Clandestin sans aucun autre recours que celui de prendre mon mal en patience
et d’attendre de conclure avec une hypothétique femme un mariage qui serait
salutaire. Nous avons proposé de l’accompagner chez lui, gentiment mais
fermement la réponse était niet « si ça ne tient qu’à moi c’est avec
plaisir, mais je ne veux pas provoquer de mauvaises réactions de la part de
mes colocataires de fortune ». Dimanche après-midi, la station rue des
Boulets sur la ligne neuf du métro est quasiment vide. A la surface, la
petite rue Voltaire relie deux grandes avenues, en haut de la montée, le 21
ter correspond à une banale entrée d’immeuble. Les locaux accueillent le
CSPK, Collectif des sans-papiers kabyles. Les lieux s’étalent sur deux
niveaux qui comprennent plusieurs bureaux et une vaste salle de conférence.

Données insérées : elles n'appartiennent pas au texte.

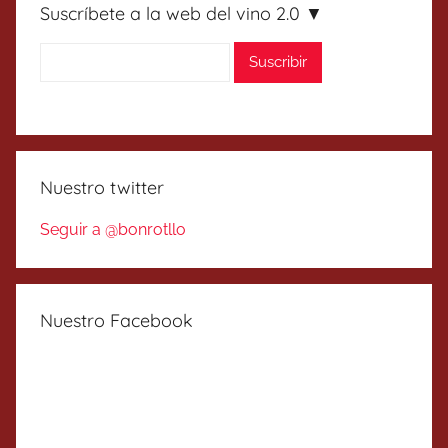
Suscríbete a la web del vino 2.0 ▼
Nuestro twitter
Seguir a @bonrotllo
Nuestro Facebook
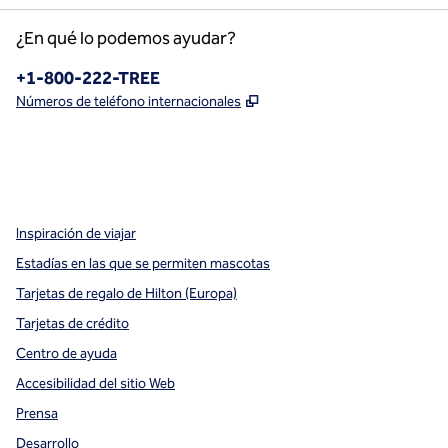
¿En qué lo podemos ayudar?
Teléfono:
+1-800-222-TREE
,
Abre una pestaña nueva
Números de teléfono internacionales
x
facebook
instagram
,
Abre una pestaña nueva
,
Abre una pestaña nueva
,
Abre una pestaña nueva
Inspiración de viajar
Estadías en las que se permiten mascotas
Tarjetas de regalo de Hilton (Europa)
Tarjetas de crédito
Centro de ayuda
Accesibilidad del sitio Web
Prensa
Desarrollo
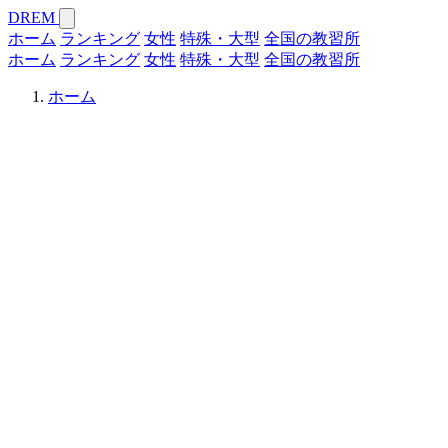
DREM
ホーム
ランキング
女性
特殊・大型
全国の教習所
ホーム
ランキング
女性
特殊・大型
全国の教習所
ホーム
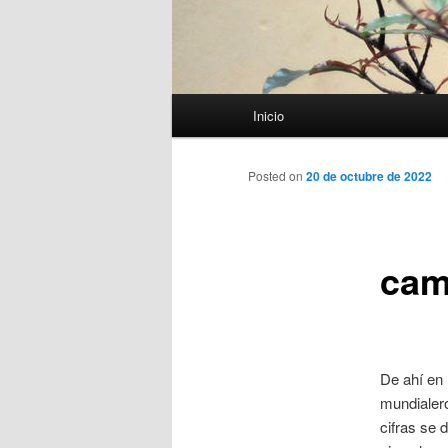
Menú
Inicio
principal
Posted on
20 de octubre de 2022
cam
De ahí en
mundialero
cifras se 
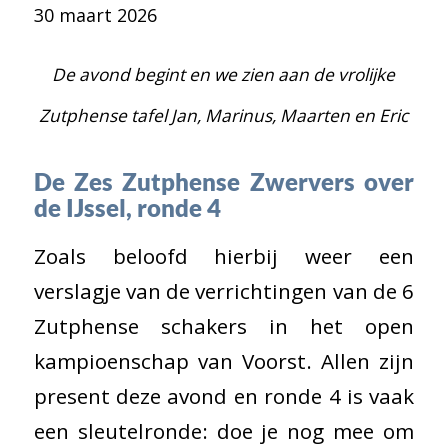
30 maart 2026
De avond begint en we zien aan de vrolijke
Zutphense tafel Jan, Marinus, Maarten en Eric
De Zes Zutphense Zwervers over
de IJssel, ronde 4
Zoals beloofd hierbij weer een
verslagje van de verrichtingen van de 6
Zutphense schakers in het open
kampioenschap van Voorst. Allen zijn
present deze avond en ronde 4 is vaak
een sleutelronde: doe je nog mee om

Comme à chaque annonce par le gouvernement, de nouvelles dispositions de
régularisation, les personnes affluent de partout des fois même de Provence.
La nouvelle loi sur l’immigration du ministre le plus controversé du
gouvernement, Brice Hortefeu, parle de régulariser les personnes détentrices
d’une promesse d’embauche ou d’un contrat de travail. A elle seule, cette
mesure relègue au rang de détail les autres dispositions de la loi comme les
27 000 expulsions prévues pour le courant de l’année 2008 ou les tests ADN
pour les regroupements familiaux.
Entre optimisme et résiliation, les discussions vont bon train, chacun y va
de sa propre interprétation. Dirigé dans sa majorité par des sans-papiers
arrivés en France après les événements du Printemps noir, « nous avons
voulu une association qui défendent exclusivement les intérêts des personnes
originaires de Kabylie pour deux raisons essentielles : la première c’est le
nombre important de personnes issues de cette région. La deuxième ce sont
les raisons particulières qui ont poussé ces personnes à fuir la
répression sanglante de 2001, ces raisons sont d’ordre politique » c’est le
discours que tiennent les responsables associatifs pour justifier la
spécificité de cette association.
Saïd est originaire de Maillot prés de Bouira, il a entendu parler de cette
association par le bouche-à-oreille. Une chemise cartonnée sous l’aisselle,
il attend qu’un bénévole daigne le recevoir et prendre son dossier «
d’administration
en association il a frappé à toutes les portes depuis trois ans. A chaque
fois la même réponse, le dossier n’est pas assez solide pour prétendre à une
régularisation ». Célibataire sans enfants, récemment débarqué en Métropole,
la solution pour lui passe forcément par le mariage « comment se marier
quand on vit à trois dans une chambre de 16 mètres carrés, sous loué 200
euros à un escroc, qui n’a des yeux que pour notre argent. Qui accepterait
de telles conditions ? ». "Et puis, il est où l’amour dans tout ça ?" 30
000, 40 000 ou 100 000 aucune statistique ne peut donner le nombre exacte de
clandestins dans les villes françaises. La seule certitude c’est que la
situation de ces personnes pour la plupart âgées entre 19 et 45 ans est des
plus déplorables. Avec le froid qui s’installe, combien seront-ils ce soir à
composer le 115, numéro du SAMU social, pour essayer de trouver un abri
chaud pour la nuit ? Combien seront-ils à raser les murs de la capitale
française la peur au ventre de tomber sur une patrouille de police ? Combien
de vies seront sauvées si les 100 milliards de recette pétrolière sont
utilisés à bon exient, pour fixer les hommes et les femmes là où ils sont
nés avec un minimum de bonheur ?
Au même moment au ministère de l’Immigration, on ne jure que par le chiffre.
Chasser du clandestin fait monter la cote des politiques, le français moyen
peut dès à présent roupiller en paix dans son beau pavillon douillet, le
méchant clandestin étranger est reconduit hors de la frontière.